Comme l’explique l’expert, les écosystèmes arboricoles et animaux sont régis par une alternance climatique stable : un hiver froid, suivi d’un printemps doux. La rupture de ce rythme provoque une « choc écologique », générant des signaux hormonaux erronés qui déclenchent floraison, chute des fruits ou arrêt de croissance au mauvais moment.
Vers une nouvelle agriculture… et de nouvelles pratiques
Malgré l’ampleur de la crise, la réponse des autorités et du secteur agricole reste limitée. Brou appelle à passer d’une logique de réaction à une logique de planification anticipée, soulignant que les pratiques traditionnelles ne sont plus adaptées. Par exemple, pulvériser des pesticides selon le calendrier habituel peut nuire aux fruits, et labourer en période de sécheresse peut aggraver l’évaporation et accentuer la crise hydrique.
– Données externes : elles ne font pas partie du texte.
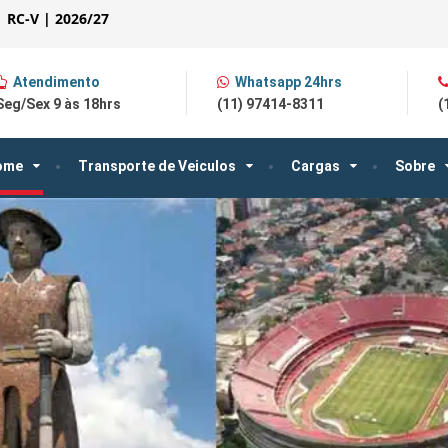
| RC-V | 2026/27
Atendimento
Whatsapp 24hrs
Seg/Sex 9 às 18hrs
(11) 97414-8311
(
ome
Transporte de Veiculos
Cargas
Sobre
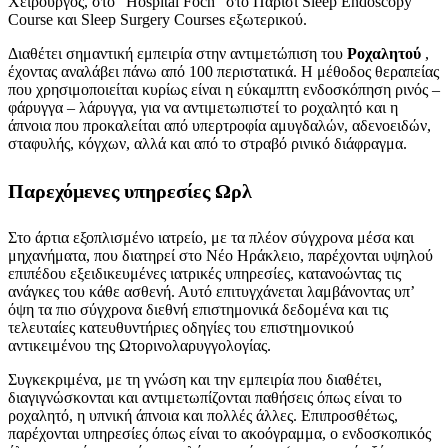
Χειρουργός, στο “Hospital Foch” στο Παρίσι Sleep Endoscopy
Course και Sleep Surgery Courses εξωτερικού.
Διαθέτει σημαντική εμπειρία στην αντιμετώπιση του
Ροχαλητού
,
έχοντας αναλάβει πάνω από 100 περιστατικά. Η μέθοδος θεραπείας
που χρησιμοποιείται κυρίως είναι η εύκαμπτη ενδοσκόπηση ρινός –
φάρυγγα – λάρυγγα, για να αντιμετωπιστεί το ροχαλητό και η
άπνοια που προκαλείται από υπερτροφία αμυγδαλών, αδενοειδών,
σταφυλής, κόγχων, αλλά και από το στραβό ρινικό διάφραγμα.
Παρεχόμενες υπηρεσίες Ωρλ
Στο άρτια εξοπλισμένο ιατρείο, με τα πλέον σύγχρονα μέσα και
μηχανήματα, που διατηρεί στο Νέο Ηράκλειο, παρέχονται υψηλού
επιπέδου εξειδικευμένες ιατρικές υπηρεσίες, κατανοώντας τις
ανάγκες του κάθε ασθενή. Αυτό επιτυγχάνεται λαμβάνοντας υπ’
όψη τα πιο σύγχρονα διεθνή επιστημονικά δεδομένα και τις
τελευταίες κατευθυντήριες οδηγίες του επιστημονικού
αντικειμένου της Ωτορινολαρυγγολογίας.
Συγκεκριμένα, με τη γνώση και την εμπειρία που διαθέτει,
διαγιγνώσκονται και αντιμετωπίζονται παθήσεις όπως είναι το
ροχαλητό, η υπνική άπνοια και πολλές άλλες. Επιπροσθέτως,
παρέχονται υπηρεσίες όπως είναι το ακοόγραμμα, ο ενδοσκοπικός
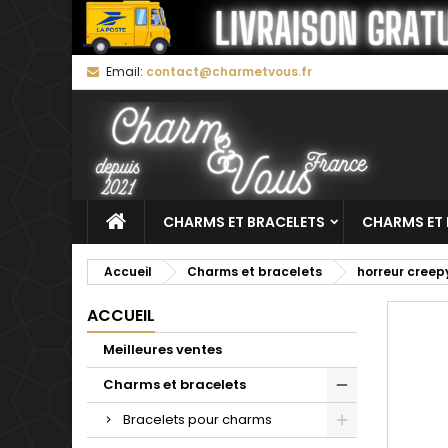
M
C
C
Email:
contact@charmetvous.fr
add_circle_outline
Vo
No
d'e
CHARMS ET BRACELETS
CHARMS ET 
Accueil
Charms et bracelets
horreur creep
ACCUEIL
Meilleures ventes
Charms et bracelets
Bracelets pour charms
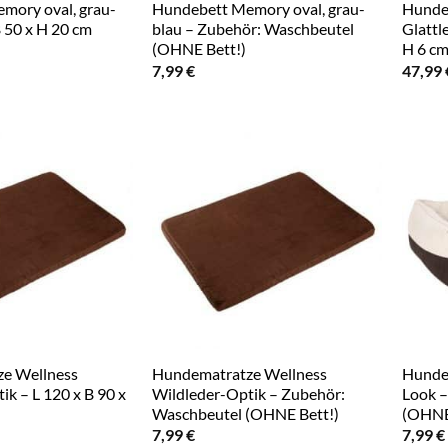
mory oval, grau-
Hundebett Memory oval, grau-
Hunde
B 50 x H 20 cm
blau – Zubehör: Waschbeutel
Glattl
(OHNE Bett!)
H 6 c
7,99
€
47,99
e Wellness
Hundematratze Wellness
Hundes
ik – L 120 x B 90 x
Wildleder-Optik – Zubehör:
Look –
Waschbeutel (OHNE Bett!)
(OHNE
7,99
€
7,99
€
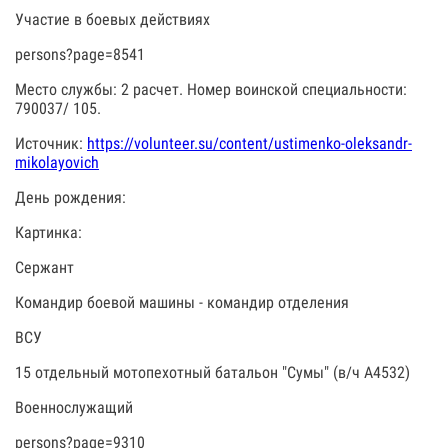
Участие в боевых действиях
persons?page=8541
Место службы: 2 расчет. Номер воинской специальности:
790037/ 105.
Источник:
https://volunteer.su/content/ustimenko-oleksandr-
mikolayovich
День рождения:
Картинка:
Сержант
Командир боевой машины - командир отделения
ВСУ
15 отдельный мотопехотный батальон "Сумы" (в/ч А4532)
Военнослужащий
persons?page=9310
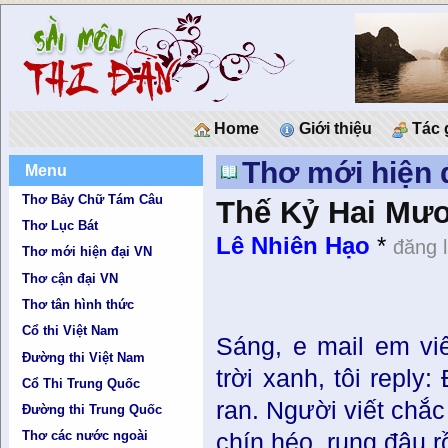
Home
Giới thiệu
Tác 
Thơ mới hiện 
Menu
Thơ Bảy Chữ Tám Câu
Thế Kỷ Hai Mươ
Thơ Lục Bát
Lê Nhiên Hạo
*
đăng 
Thơ mới hiện đại VN
Thơ cận đại VN
Thơ tân hình thức
Cổ thi Việt Nam
Sáng, e mail em viế
Đường thi Việt Nam
trời xanh, tôi reply
Cổ Thi Trung Quốc
ran. Người viết chắc
Đường thi Trung Quốc
Thơ các nước ngoài
chín héo, rụng đâu r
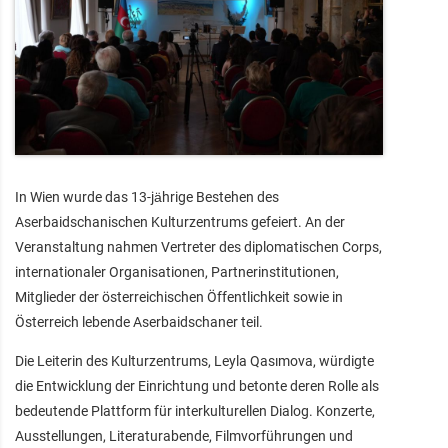
In Wien wurde das 13‑jährige Bestehen des
Aserbaidschanischen Kulturzentrums gefeiert. An der
Veranstaltung nahmen Vertreter des diplomatischen Corps,
internationaler Organisationen, Partnerinstitutionen,
Mitglieder der österreichischen Öffentlichkeit sowie in
Österreich lebende Aserbaidschaner teil.
Die Leiterin des Kulturzentrums, Leyla Qasımova, würdigte
die Entwicklung der Einrichtung und betonte deren Rolle als
bedeutende Plattform für interkulturellen Dialog. Konzerte,
Ausstellungen, Literaturabende, Filmvorführungen und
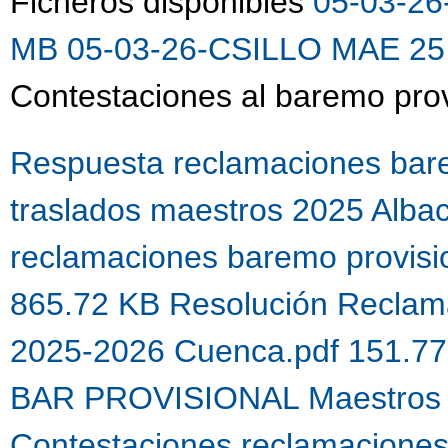
Ficheros disponibles
05-03-26
MB
05-03-26-CSILLO MAE 25 
Contestaciones al baremo prov
Respuesta reclamaciones bare
traslados maestros 2025 Alba
reclamaciones baremo provis
865.72 KB
Resolución Reclama
2025-2026 Cuenca.pdf 151.7
BAR PROVISIONAL Maestros 
Contestaciones reclamacione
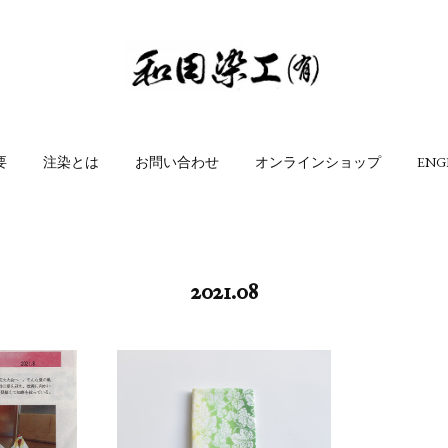
要
注染とは
お問い合わせ
オンラインショップ
ENG
2021
.
08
Il n’y a plus de temps à perdre
La perte de cette saison des fruits à noyau n’est pas un incident isolé, mais un signal d’alarme retentissant. Le climat change, les écosystèmes se dérèglent, et les agriculteurs libanais sont au cœur de la tempête, sans soutien technique ni plan de prévention. Si des politiques agricoles climato-intelligentes ne sont pas mises en œuvre de toute urgence, la sécurité alimentaire du pays, ainsi que la survie de milliers de familles rurales, seront en péril.
C’est un moment charnière. L’État, les municipalités et les partenaires de développement doivent s’unir pour sauver l’agriculture libanaise de l’effondrement. L’avenir de la terre — et de ceux qui en vivent — est en jeu.